Is my Lopy 4 LoRa radio working fine?

  • Hello all,

    Please can you tell me if there is a way to check if the LoRa radio is transmitting without a spectrum analyzer?

    My Lopy was working fine, now can't join TTN. I've re-flashed, use the sample code for TTN, but "not joined yet" is the only phrase I can read. A dragino node is working fine, transmitting to my upstairs gateway.

    Thank you,


  • @g0hww See this thread about the Pycom antenna.
    I had also made a reflection test once of the Pycom antennas I had, and they had their optimum beyond about 1000 MHz.

  • @robert-hh
    Understood. My user name is my ham radio callsign, so I do understand this stuff. I also know that without the right test equipment, it is quite difficult to ascertain what frequencies specific antennas are resonant at, which is why I marked my Pycom LoRa antennas. You would not believe how many antennas I have.

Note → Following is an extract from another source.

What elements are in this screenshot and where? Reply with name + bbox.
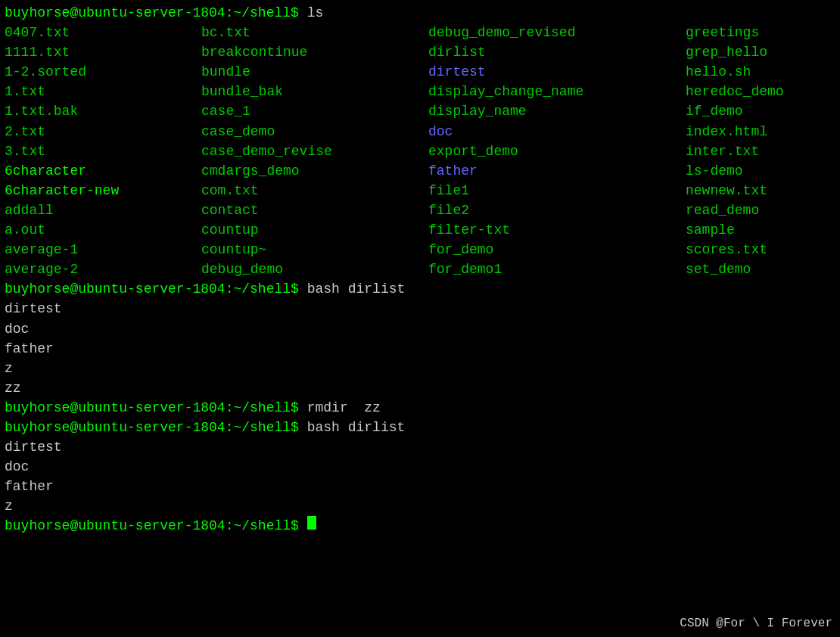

I hadn't actually spotted that the antenna in the OP's picture was not in fact the same Wifi antenna in my picture above, so I now guess that it was not sourced from Pycom.

    The reason for my above post is principally that I recently spotted, in a blog post by one of my friends, that he had been using a Pycom LoRa antenna for Wifi on his LoPy4 and thought that I might be on a roll. Perhaps not though.

  • @g0hww The wavelength (WL) of LoRa at ~900MHz is 33cm. Hence, WL/2 is ~16.5cm, WL/4 is ~8 cm. For WiFi an 2.4GHz WL=12.5cm, WL/2 ~ 6 cm and WL/4 ~ 3cm.
    Simple antennas are either of type WL/2 or WL/4, where WL/2 is more forgiving in use. Depending on the internal structure of the antenna, a WL/2 or WL/4 antenna can be shorter than the free air wave length.
    The Pycom Antenna is a somewhat shortened WL/2 antenna with an active length of ~15cm. The short antenna could be a WL/4 Lora antenna or a WL/2 WiFi model. Hard to say without opening it.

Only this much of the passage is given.